For each line below that contains the word "кожи", return that line.

* **Supplied data**:
——————
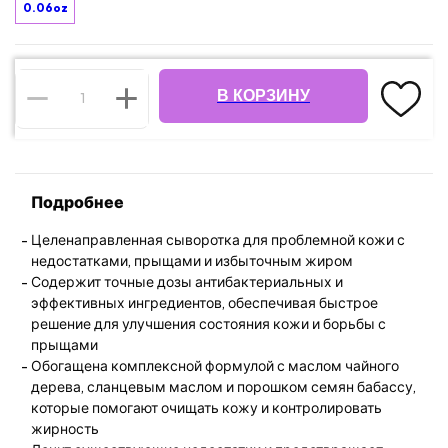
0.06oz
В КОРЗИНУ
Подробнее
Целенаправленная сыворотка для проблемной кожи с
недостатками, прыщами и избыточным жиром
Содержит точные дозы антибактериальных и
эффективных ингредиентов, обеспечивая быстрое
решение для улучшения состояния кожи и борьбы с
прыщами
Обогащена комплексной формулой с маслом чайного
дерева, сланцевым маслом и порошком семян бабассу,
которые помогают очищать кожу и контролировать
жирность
——————
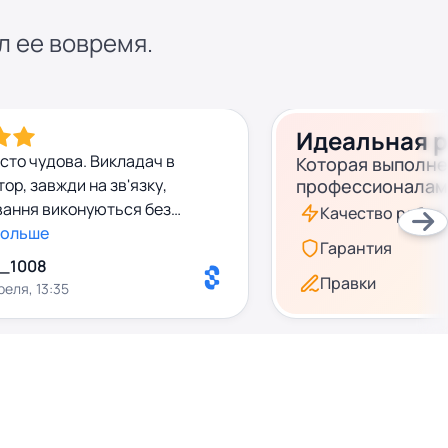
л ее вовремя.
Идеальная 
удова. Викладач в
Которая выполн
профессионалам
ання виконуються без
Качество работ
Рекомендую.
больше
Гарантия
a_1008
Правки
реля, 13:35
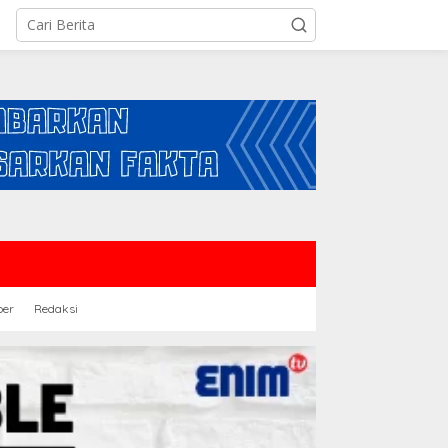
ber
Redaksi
——————
* **Response below**:
Целенаправленная сыворотка для проблемной кожи с
решение для улучшения состояния кожи и борьбы с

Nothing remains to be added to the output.